INSTRUCTIONS FOR THE TASK.
Would you please write out the records below exactly as they appear?

RECORDS FOR THIS EXERCISE.
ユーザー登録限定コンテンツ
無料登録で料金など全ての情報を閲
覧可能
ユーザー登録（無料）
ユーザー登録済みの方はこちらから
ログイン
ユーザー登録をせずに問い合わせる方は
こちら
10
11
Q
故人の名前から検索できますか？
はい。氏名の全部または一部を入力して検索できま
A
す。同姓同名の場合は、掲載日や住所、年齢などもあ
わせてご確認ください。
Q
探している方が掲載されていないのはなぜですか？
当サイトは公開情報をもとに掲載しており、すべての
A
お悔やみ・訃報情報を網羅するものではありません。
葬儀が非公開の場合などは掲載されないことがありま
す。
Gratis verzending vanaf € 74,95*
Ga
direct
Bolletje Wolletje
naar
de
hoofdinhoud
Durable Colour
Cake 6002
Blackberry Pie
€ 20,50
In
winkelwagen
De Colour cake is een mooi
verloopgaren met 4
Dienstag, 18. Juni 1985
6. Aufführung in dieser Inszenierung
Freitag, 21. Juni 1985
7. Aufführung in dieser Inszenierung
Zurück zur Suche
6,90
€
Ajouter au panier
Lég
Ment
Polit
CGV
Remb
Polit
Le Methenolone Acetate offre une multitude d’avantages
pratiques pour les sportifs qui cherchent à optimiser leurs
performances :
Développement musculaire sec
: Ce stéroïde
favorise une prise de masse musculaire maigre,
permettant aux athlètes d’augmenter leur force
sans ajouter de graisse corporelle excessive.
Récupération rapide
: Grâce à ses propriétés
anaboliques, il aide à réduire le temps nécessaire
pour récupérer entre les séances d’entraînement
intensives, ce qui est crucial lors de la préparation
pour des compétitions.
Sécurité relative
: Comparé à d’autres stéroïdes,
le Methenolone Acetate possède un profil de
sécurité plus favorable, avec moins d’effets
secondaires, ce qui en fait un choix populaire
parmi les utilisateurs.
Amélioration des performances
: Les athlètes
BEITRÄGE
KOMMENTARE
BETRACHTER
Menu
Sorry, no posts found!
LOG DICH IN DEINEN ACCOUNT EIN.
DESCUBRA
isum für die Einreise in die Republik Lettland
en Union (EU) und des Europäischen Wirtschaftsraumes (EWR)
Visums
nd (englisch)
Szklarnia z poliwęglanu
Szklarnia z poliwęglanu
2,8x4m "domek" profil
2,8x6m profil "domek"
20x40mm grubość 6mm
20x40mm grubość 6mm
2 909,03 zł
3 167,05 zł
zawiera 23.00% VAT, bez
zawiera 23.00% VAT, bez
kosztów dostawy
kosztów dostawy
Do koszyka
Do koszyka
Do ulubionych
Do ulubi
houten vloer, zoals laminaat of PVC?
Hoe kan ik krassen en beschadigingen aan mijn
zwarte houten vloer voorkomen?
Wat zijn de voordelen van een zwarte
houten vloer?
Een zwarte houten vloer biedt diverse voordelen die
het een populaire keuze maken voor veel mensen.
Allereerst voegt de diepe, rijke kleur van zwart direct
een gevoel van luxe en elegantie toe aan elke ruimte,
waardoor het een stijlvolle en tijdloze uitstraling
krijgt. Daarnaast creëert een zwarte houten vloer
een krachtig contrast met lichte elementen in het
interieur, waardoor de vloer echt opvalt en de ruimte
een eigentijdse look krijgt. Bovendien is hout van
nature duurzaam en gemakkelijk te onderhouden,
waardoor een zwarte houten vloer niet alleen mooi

COMPLETED EXERCISE.
ユーザー登録限定コンテンツ
無料登録で料金など全ての情報を閲
覧可能
ユーザー登録（無料）
ユーザー登録済みの方はこちらから
ログイン
ユーザー登録をせずに問い合わせる方は
こちら
10
11
Q
故人の名前から検索できますか？
はい。氏名の全部または一部を入力して検索できま
A
す。同姓同名の場合は、掲載日や住所、年齢などもあ
わせてご確認ください。
Q
探している方が掲載されていないのはなぜですか？
当サイトは公開情報をもとに掲載しており、すべての
A
お悔やみ・訃報情報を網羅するものではありません。
葬儀が非公開の場合などは掲載されないことがありま
す。
Gratis verzending vanaf € 74,95*
Ga
direct
Bolletje Wolletje
naar
de
hoofdinhoud
Durable Colour
Cake 6002
Blackberry Pie
€ 20,50
In
winkelwagen
De Colour cake is een mooi
verloopgaren met 4
Dienstag, 18. Juni 1985
6. Aufführung in dieser Inszenierung
Freitag, 21. Juni 1985
7. Aufführung in dieser Inszenierung
Zurück zur Suche
6,90
€
Ajouter au panier
Lég
Ment
Polit
CGV
Remb
Polit
Le Methenolone Acetate offre une multitude d’avantages
pratiques pour les sportifs qui cherchent à optimiser leurs
performances :
Développement musculaire sec
: Ce stéroïde
favorise une prise de masse musculaire maigre,
permettant aux athlètes d’augmenter leur force
sans ajouter de graisse corporelle excessive.
Récupération rapide
: Grâce à ses propriétés
anaboliques, il aide à réduire le temps nécessaire
pour récupérer entre les séances d’entraînement
intensives, ce qui est crucial lors de la préparation
pour des compétitions.
Sécurité relative
: Comparé à d’autres stéroïdes,
le Methenolone Acetate possède un profil de
sécurité plus favorable, avec moins d’effets
secondaires, ce qui en fait un choix populaire
parmi les utilisateurs.
Amélioration des performances
: Les athlètes
BEITRÄGE
KOMMENTARE
BETRACHTER
Menu
Sorry, no posts found!
LOG DICH IN DEINEN ACCOUNT EIN.
DESCUBRA
isum für die Einreise in die Republik Lettland
en Union (EU) und des Europäischen Wirtschaftsraumes (EWR)
Visums
nd (englisch)
Szklarnia z poliwęglanu
Szklarnia z poliwęglanu
2,8x4m "domek" profil
2,8x6m profil "domek"
20x40mm grubość 6mm
20x40mm grubość 6mm
2 909,03 zł
3 167,05 zł
zawiera 23.00% VAT, bez
zawiera 23.00% VAT, bez
kosztów dostawy
kosztów dostawy
Do koszyka
Do koszyka
Do ulubionych
Do ulubi
houten vloer, zoals laminaat of PVC?
Hoe kan ik krassen en beschadigingen aan mijn
zwarte houten vloer voorkomen?
Wat zijn de voordelen van een zwarte
houten vloer?
Een zwarte houten vloer biedt diverse voordelen die
het een populaire keuze maken voor veel mensen.
Allereerst voegt de diepe, rijke kleur van zwart direct
een gevoel van luxe en elegantie toe aan elke ruimte,
waardoor het een stijlvolle en tijdloze uitstraling
krijgt. Daarnaast creëert een zwarte houten vloer
een krachtig contrast met lichte elementen in het
interieur, waardoor de vloer echt opvalt en de ruimte
een eigentijdse look krijgt. Bovendien is hout van
nature duurzaam en gemakkelijk te onderhouden,
waardoor een zwarte houten vloer niet alleen mooi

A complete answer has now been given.